The foster family that had the 2 youngest sisters for LONGER THAN HARRIS as well as the attorney whose only job was to advocate for these 2 girls PLUS others were all DEAD AGAINST this Harris person and his wife taking these 2 girls.

The older girl had been sexually abused and the Harris household already had OLDER UNRELATED BOY CHILDREN. And red-faced Justin "Jesus-will-do-whatever-we-need-because-we-are-blessed-so-don't-make-me-angry-by-trying-to-tell-me-that-I-don't-have-the-God-given-right-to-ANYTHING-I-want" Harris bullied some people into forcing this agency to give him these little girls (who I'm sure nobody really cared enough about to get into a fight over them with this entitled, little Napoleon).

And the foster family, who said the girls had been no trouble, who have many witnesses and friends who will testify to the girls' not being violent or even aggressive with the family's tiny Bichon, cared enough about these girls volunteer to do anything needed to help the Harrises, to give them breaks if they needed them, because as experienced Foster Parents they knew what could be coming for girls who had been through what these girls had been through.

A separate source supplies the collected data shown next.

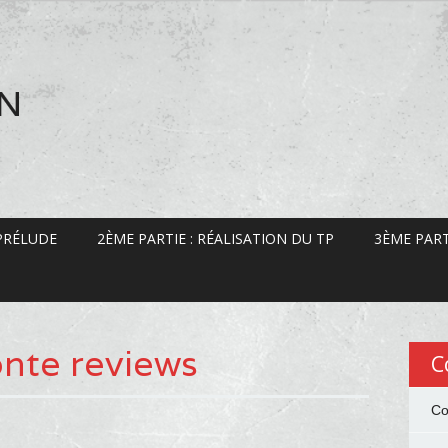
EN
 PRÉLUDE
2ÈME PARTIE : RÉALISATION DU TP
3ÈME PART
nte reviews
C
Co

And the Justin "arrogant sonofabitch" Harris immediately lost their number, and acted like they didn't even exist, even though THESE GIRLS HAD FORMED ATTACHMENTS TO THIS FAMILY OVER THE YEAR AND A HALF THEY HAD LIVED TOGETHER.

I am against the death penalty.
I don't think dehumanizing people is a good road to go down.
I think sometimes people do evil things, but there are very few people who are so broken as to be actually evil.

Despite these beliefs, I am shaking with rage and grief on behalf of these children and all the children like them that I have known.

For them to have actually come so close to finding a family, and a community of loving people who actually treated them well and cared about their well-being, only to be STOLEN by Harris and then thrown to the fucking wolves when his MAGICAL BULLSHIT didn't work...is sickening.

He should be charged as though he kidnapped these girls and gave them to the family where the new sexual abuse occurred EXPRESSLY FOR THAT PURPOSE.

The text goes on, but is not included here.